Deputy Chairman of the Senate of Kazakhstan
- In office 30 January 1996 – 15 May 1998
- Chairman: Omirbek Baigeldi
- Preceded by: Office established
- Succeeded by: Aitkul Samakova

Member of the Senate of Kazakhstan
- In office 1996 – 15 May 1998
- Appointed by: Nursultan Nazarbayev

Deputy Minister of Justice
- In office 1994–1996
- President: Nursultan Nazarbayev
- Prime Minister: Akejan Kajegeldin
- Minister: Konstantin Kolpakov

Personal details
- Education: Omsk State University (1979)
- Occupation: Lawyer; politician;

= Sergey Tikhonov =

Kazakh politician

Sergey Viktorovich Tikhonov (Сергей Викторович Тихонов) is a Kazakh lawyer and former politician who served as the first Deputy Chairman of the Senate of Kazakhstan from 1996 to 1998.

== Early life and education ==
Tikhonov finished his studies in jurispudence at Omsk State University in 1979. He is a candidate of the judicial sciences.

== Career ==
In 1972, Tikhonov was allowed to exercise law.

In 1991, he became the head of the Legislation Department of the Presidential Administration of Kazakhstan. Later, in 1994, he became Deputy Minister of Justice.

From 30 January 1996 to 15 May 1998, Tikhonov served as the Deputy Chairman of the Senate of Kazakhstan under Chairman Omirbek Baigeldi. In this position and as Senator, he participated in the creation of the 1993 and 1995 Constitutions of Kazakhstan, among other major legislative projects.

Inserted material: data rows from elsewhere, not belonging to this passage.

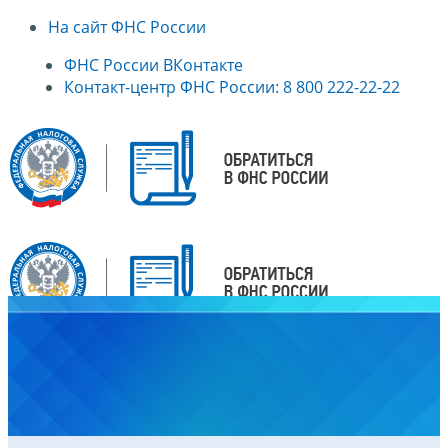
На сайт ФНС России
ФНС России ВКонтакте
Контакт-центр ФНС России: 8 800 222-22-22
Главная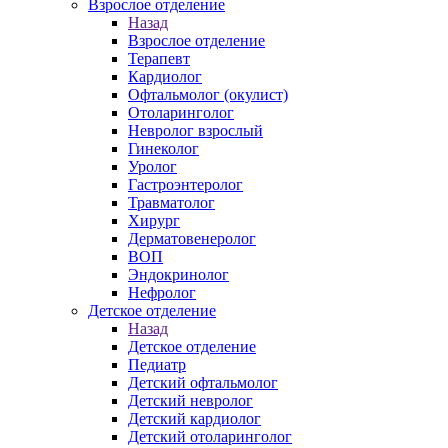
Взрослое отделение
Назад
Взрослое отделение
Терапевт
Кардиолог
Офтальмолог (окулист)
Отоларинголог
Невролог взрослый
Гинеколог
Уролог
Гастроэнтеролог
Травматолог
Хирург
Дерматовенеролог
ВОП
Эндокринолог
Нефролог
Детское отделение
Назад
Детское отделение
Педиатр
Детский офтальмолог
Детский невролог
Детский кардиолог
Детский отоларинголог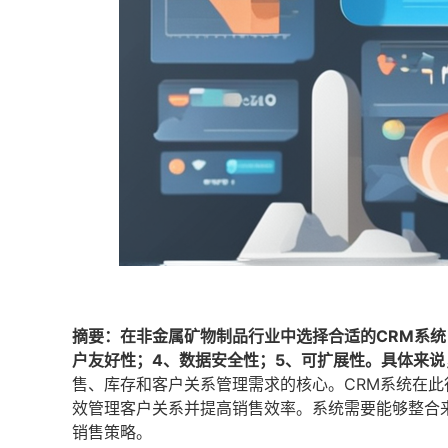
摘要：在非金属矿物制品行业中选择合适的CRM系统
户友好性；4、数据安全性；5、可扩展性。具体来说
售、库存和客户关系管理需求的核心。CRM系统在
效管理客户关系并提高销售效率。系统需要能够整合
销售策略。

From 1998, he worked as a lawyer and taught at KAZGUU University.

== Personal life ==
Tikhonov speaks Russian and German.

In November 2019, Tikhonov pleaded President Kassym-Jomart Tokayev to personally overlook the criminal prosecution of his attorney son Viktor, who was the former head of the Almaty city prosecutor's office. He believed the arrest and trial of Viktor to be biased and wrongful. He also mentioned that Viktor had 4 children. In September 2022, Viktor was acquitted.